I spent some time thinking about backup strategy, and I decided for my purposes, I’d like to handle the staging process (getting all the files put together), and I’d like the backup solution itself to simply upload the files – but since I want to do nightly backups, I’d like the backup solution to have incremental capabilities.
I narrowed it down to two possible solutions – Tarsnap and Duplicity. Both support incremental backups, both are command-line capable. I decided to use Duplicity because it uploads directly to whichever back-end service you use – be it Amazon S3 or an SFTP server . Tarsnap uses S3, but that’s your only option, and they do some processing for you, and because of that, it costs more.
Now, on to the details.
Getting Started
Standard disclaimer: This is not at all supported by anyone and if you choose to try this, you’re doing so at your own risk. This works fine for me, but your mileage may vary. I am not in any way responsible for any costs this may incur to you, or any damage this may cause to you or your system(s).
Do NOT attempt to run any scripts you download from the internet without first fully understanding and testing them. I have only tested this on my system, and I make no guarantees that it will work on your system – you may need to modify it to do so.
I welcome any feedback, of course, and if there’s enough interest, perhaps I can turn this into a project.
Requirements
The magic here is in the scripts that power this whole process. Here are the things I wanted to (configurably) include in the backup process:
- Dumps of all the file systems on the box
- The output of bsdlabel (so I can put the partitions back together the same way)
- /etc/fstab
- root’s crontab (which I always keep in /root/crontab)
- Custom directories outside of the main filesystems – in my case, certain locations within the /tank ZFS volume.
- A way to easily and automatically exclude certain directories from the dumps (like /usr/src)
Background
My Filesystem Layout
My file systems are laid out as follows. The /tank filesystem is a mirrored ZFS. I don’t want to back up everything in /tank.
Filesystem Size Used Avail Capacity Mounted on /dev/ad4s1a 496M 272M 185M 60% / devfs 1.0K 1.0K 0B 100% /dev /dev/ad4s1e 989M 34M 877M 4% /tmp /dev/ad4s1f 101G 2.9G 90G 3% /usr /dev/ad4s1d 1.9G 492M 1.3G 27% /var tank 143G 355M 143G 0% /tank tank/backup 208G 65G 143G 31% /tank/backup
Dump(8) The File Systems
The dump(8) utility literally dumps individual file systems. This is important – the standard FreeBSD configuration is to have the disk sliced into separate file systems – /, /tmp, /var, and /usr. We’ll need to dump all of them individually.

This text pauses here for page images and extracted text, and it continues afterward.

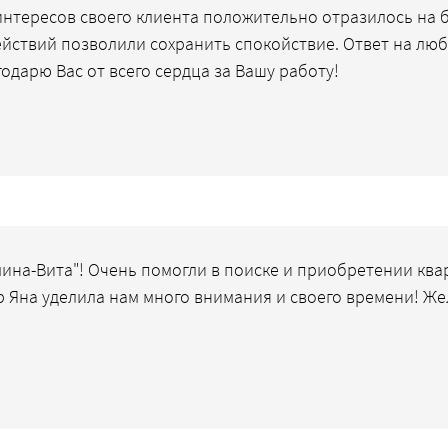
интересов своего клиента положительно отразилось на б
йствий позволили сохранить спокойствие. Ответ на лю
одарю Вас от всего сердца за Вашу работу!
мина-Вита"! Очень помогли в поиске и приобретении кв
 Яна уделила нам много внимания и своего времени! Же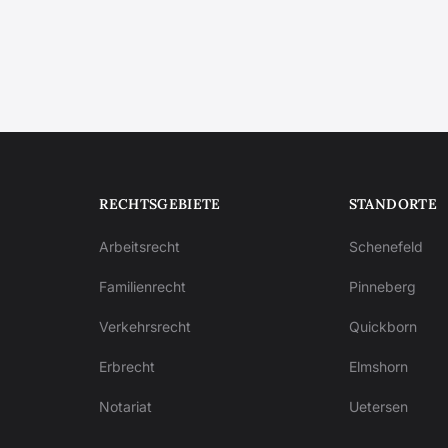
RECHTSGEBIETE
STANDORTE
Arbeitsrecht
Schenefeld
Familienrecht
Pinneberg
Verkehrsrecht
Quickborn
Erbrecht
Elmshorn
Notariat
Uetersen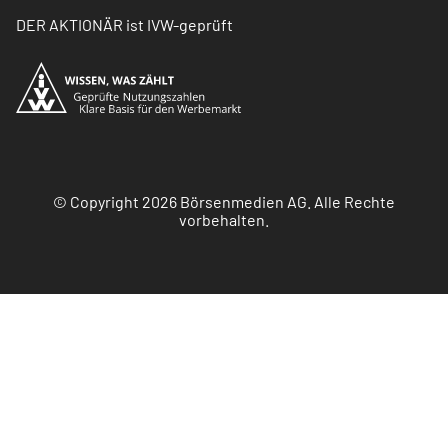
DER AKTIONÄR ist IVW-geprüft
© Copyright 2026 Börsenmedien AG. Alle Rechte
vorbehalten.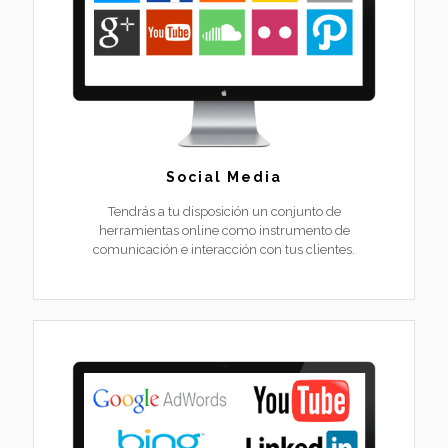
Social Media
Tendrás a tu disposición un conjunto de
herramientas online como instrumento de
comunicación e interacción con tus clientes.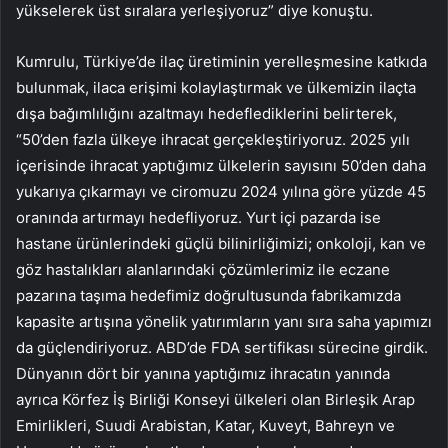
yükselerek üst sıralara yerleşiyoruz” diye konuştu.
Kumrulu, Türkiye’de ilaç üretiminin yerelleşmesine katkıda
bulunmak, ilaca erişimi kolaylaştırmak ve ülkemizin ilaçta
dışa bağımlılığını azaltmayı hedeflediklerini belirterek,
“50’den fazla ülkeye ihracat gerçekleştiriyoruz. 2025 yılı
içerisinde ihracat yaptığımız ülkelerin sayısını 50’den daha
yukarıya çıkarmayı ve ciromuzu 2024 yılına göre yüzde 45
oranında artırmayı hedefliyoruz. Yurt içi pazarda ise
hastane ürünlerindeki güçlü bilinirliğimizi; onkoloji, kan ve
göz hastalıkları alanlarındaki çözümlerimiz ile eczane
pazarına taşıma hedefimiz doğrultusunda fabrikamızda
kapasite artışına yönelik yatırımların yanı sıra saha yapımızı
da güçlendiriyoruz. ABD’de FDA sertifikası sürecine girdik.
Dünyanın dört bir yanına yaptığımız ihracatın yanında
ayrıca Körfez İş Birliği Konseyi ülkeleri olan Birleşik Arap
Emirlikleri, Suudi Arabistan, Katar, Kuveyt, Bahreyn ve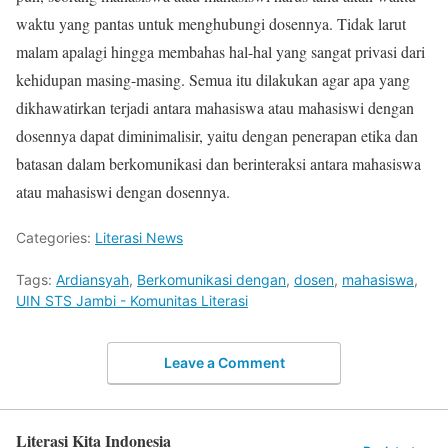
waktu yang pantas untuk menghubungi dosennya. Tidak larut
malam apalagi hingga membahas hal-hal yang sangat privasi dari
kehidupan masing-masing. Semua itu dilakukan agar apa yang
dikhawatirkan terjadi antara mahasiswa atau mahasiswi dengan
dosennya dapat diminimalisir, yaitu dengan penerapan etika dan
batasan dalam berkomunikasi dan berinteraksi antara mahasiswa
atau mahasiswi dengan dosennya.
Categories:
Literasi News
Tags:
Ardiansyah
,
Berkomunikasi dengan
,
dosen
,
mahasiswa
,
UIN STS Jambi - Komunitas Literasi
Leave a Comment
Literasi Kita Indonesia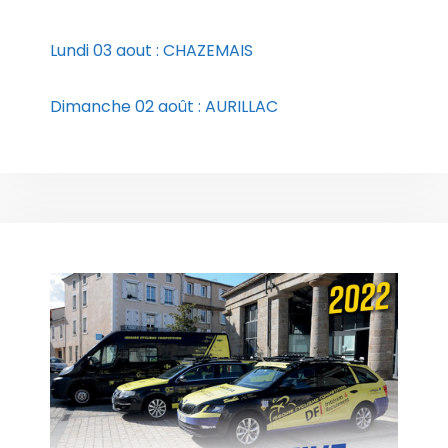
Lundi 03 aout : CHAZEMAIS
Dimanche 02 août : AURILLAC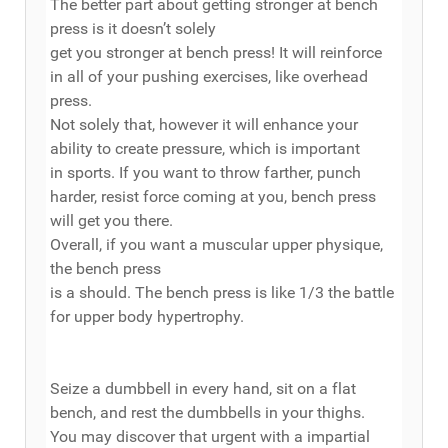
The better part about getting stronger at bench
press is it doesn’t solely
get you stronger at bench press! It will reinforce
in all of your pushing exercises, like overhead
press.
Not solely that, however it will enhance your
ability to create pressure, which is important
in sports. If you want to throw farther, punch
harder, resist force coming at you, bench press
will get you there.
Overall, if you want a muscular upper physique,
the bench press
is a should. The bench press is like 1/3 the battle
for upper body hypertrophy.
Seize a dumbbell in every hand, sit on a flat
bench, and rest the dumbbells in your thighs.
You may discover that urgent with a impartial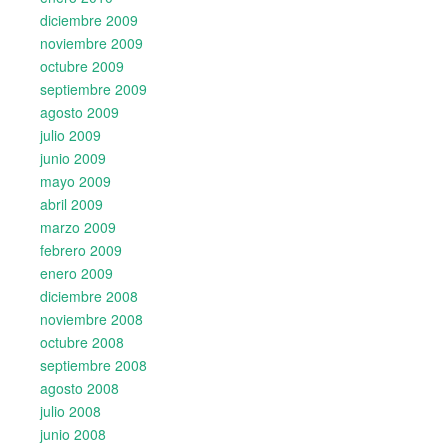
diciembre 2009
noviembre 2009
octubre 2009
septiembre 2009
agosto 2009
julio 2009
junio 2009
mayo 2009
abril 2009
marzo 2009
febrero 2009
enero 2009
diciembre 2008
noviembre 2008
octubre 2008
septiembre 2008
agosto 2008
julio 2008
junio 2008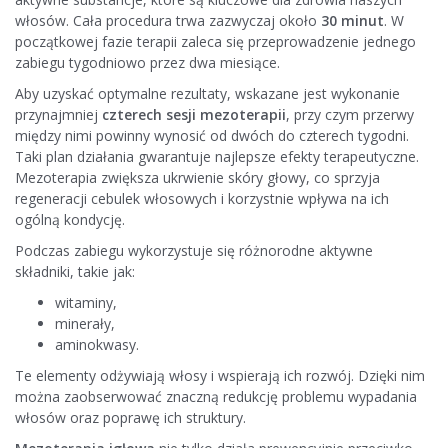
włosów. Cała procedura trwa zazwyczaj około
30 minut
. W
początkowej fazie terapii zaleca się przeprowadzenie jednego
zabiegu tygodniowo przez dwa miesiące.
Aby uzyskać optymalne rezultaty, wskazane jest wykonanie
przynajmniej
czterech sesji mezoterapii
, przy czym przerwy
między nimi powinny wynosić od dwóch do czterech tygodni.
Taki plan działania gwarantuje najlepsze efekty terapeutyczne.
Mezoterapia zwiększa ukrwienie skóry głowy, co sprzyja
regeneracji cebulek włosowych i korzystnie wpływa na ich
ogólną kondycję.
Podczas zabiegu wykorzystuje się różnorodne aktywne
składniki, takie jak:
witaminy,
minerały,
aminokwasy.
Te elementy odżywiają włosy i wspierają ich rozwój. Dzięki nim
można zaobserwować znaczną redukcję problemu wypadania
włosów oraz poprawę ich struktury.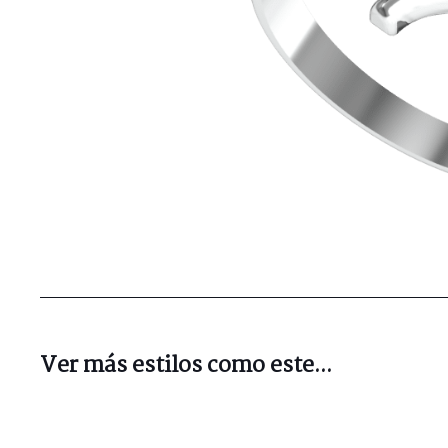
Ver más estilos como este...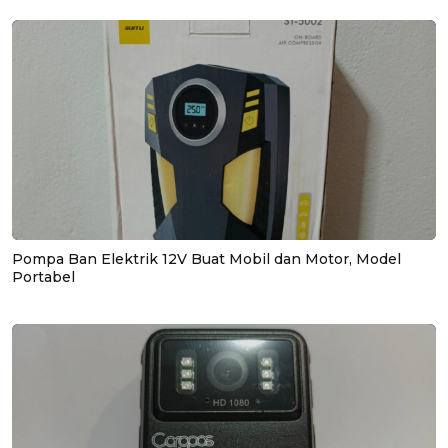
Pompa Ban Elektrik 12V Buat Mobil dan Motor, Model
Portabel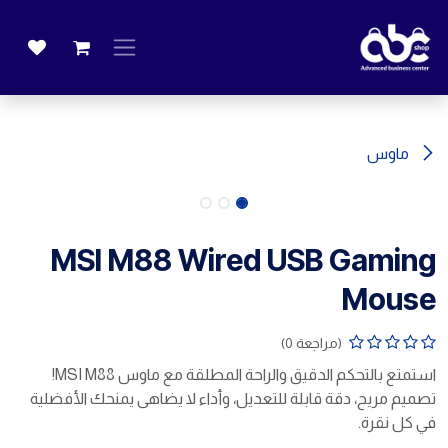
خطي للذهاب إلى المحتوى
ماوس
MSI M88 Wired USB Gaming
Mouse
(مراجعة 0)
استمتع بالتحكم الدقيق والراحة المطلقة مع ماوس MSI M88!
تصميم مريح، دقة قابلة للتعديل، وأداء لا يضاهى يمنحك الأفضلية
في كل نقرة.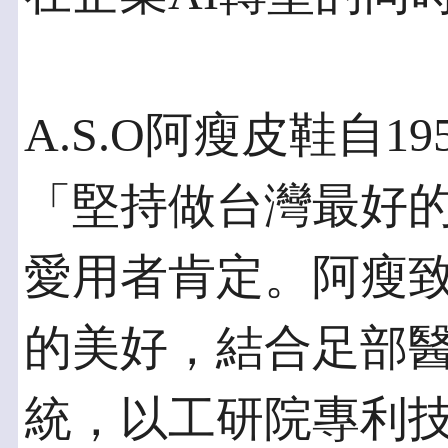
A.S.O阿瘦皮鞋自
「堅持做台灣最好
愛用者肯定。阿瘦
的美好，結合足部
統，以工研院專利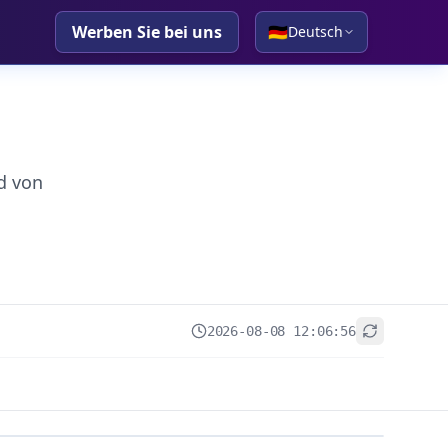
Werben Sie bei uns
🇩🇪
Deutsch
d von
2026-08-08 12:06:56
+
−
Leaflet
|
© OpenStreetMap contributors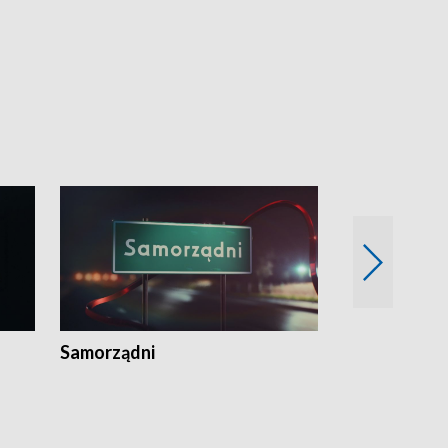
Samorządni
Wspólna sp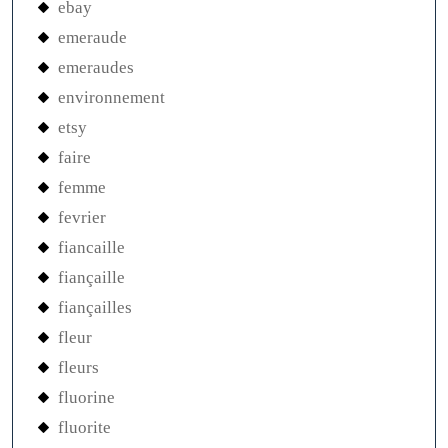
ebay
emeraude
emeraudes
environnement
etsy
faire
femme
fevrier
fiancaille
fiançaille
fiançailles
fleur
fleurs
fluorine
fluorite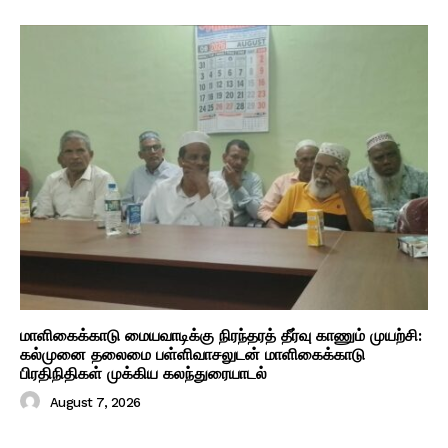
மாளிகைக்காடு மையவாடிக்கு நிரந்தரத் தீர்வு காணும் முயற்சி:
கல்முனை தலைமை பள்ளிவாசலுடன் மாளிகைக்காடு
பிரதிநிதிகள் முக்கிய கலந்துரையாடல்
August 7, 2026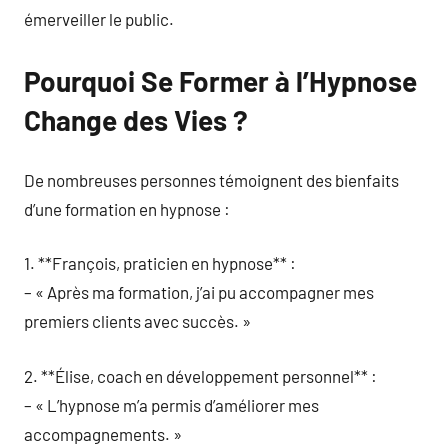
émerveiller le public.
Pourquoi Se Former à l’Hypnose
Change des Vies ?
De nombreuses personnes témoignent des bienfaits
d’une formation en hypnose :
1. **François, praticien en hypnose** :
– « Après ma formation, j’ai pu accompagner mes
premiers clients avec succès. »
2. **Élise, coach en développement personnel** :
– « L’hypnose m’a permis d’améliorer mes
accompagnements. »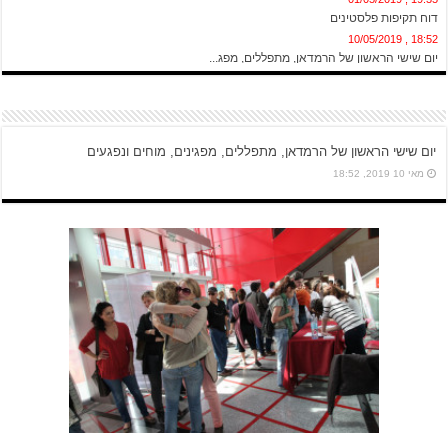
דוח תקיפות פלסטינים
18:52 , 10/05/2019
יום שישי הראשון של הרמדאן, מתפללים, מפג...
יום שישי הראשון של הרמדאן, מתפללים, מפגינים, מוחים ונפגעים
מאי 10 2019, 18:52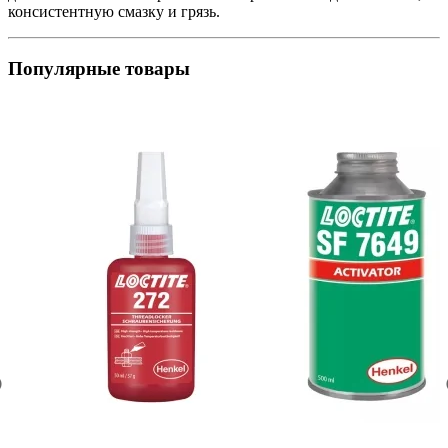
консистентную смазку и грязь.
Популярные товары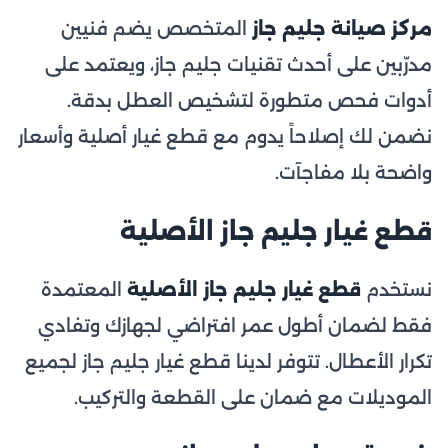
مركز صيانة جليم جاز
المتخصص يضم فنيين
مدرّبين على أحدث تقنيات جليم جاز، ويعتمد على
أدوات فحص متطورة لتشخيص العطل بدقة.
نضمن لك إصلاحاً يدوم مع قطع غيار أصلية وأسعار
واضحة بلا مفاجآت.
قطع غيار جليم جاز الأصلية
نستخدم
قطع غيار جليم جاز الأصلية
المعتمدة
فقط لضمان أطول عمر افتراضي لجهازك وتفادي
تكرار الأعطال. تتوفر لدينا قطع غيار جليم جاز لجميع
الموديلات مع ضمان على القطعة والتركيب.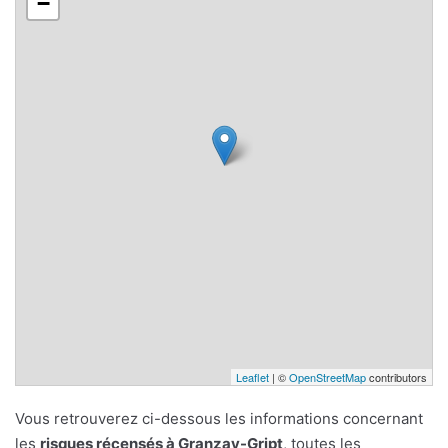
−
Leaflet
| ©
OpenStreetMap
contributors
Vous retrouverez ci-dessous les informations concernant
les
risques récensés à Granzay-Gript
, toutes les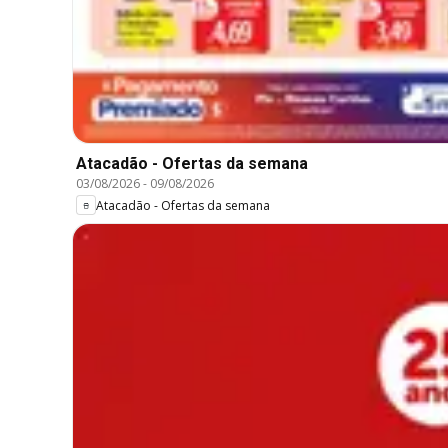
Atacadão - Ofertas da semana
03/08/2026
-
09/08/2026
Atacadão - Ofertas da semana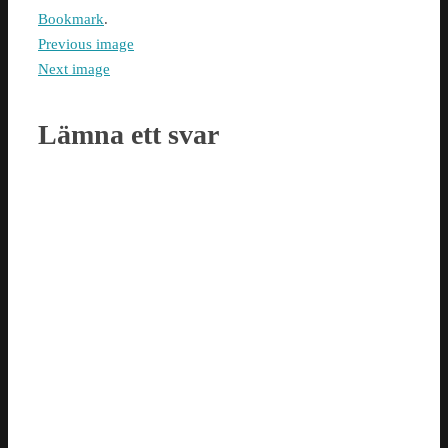
Bookmark
.
Previous image
Next image
Lämna ett svar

For our purposes, we’re going to dump into a file. Actually, we’re going to dump to stdout and pipe it to bzip2, and then redirect bzip2’s output to a file. Here’s an example of the command:
dump -0Lauf - /dev/ad4s1f | bzip2 > /tank/backup/darkhelmet/dumps/usr.dump.gz
If you’re an experienced UNIX/BSD/Linux user, you can probably figure out what that does, but I’ll break it down anyway:
dump:
- -0: Dump level 0 – perform a full backup. Dump allows you to specify different levels to do incremental backups. The script below supports incremental backups because you pass the dump level on the command line.
- -L: Tell dump that it’s dumping a live filesystem – this will cause dump to take a snapshot in time of the filesystem and then back up that snapshot. This is important as the contents could be in a state of flux while the dump is running.
- -a: Auto-size the dump file. We’re not writing to a tape here.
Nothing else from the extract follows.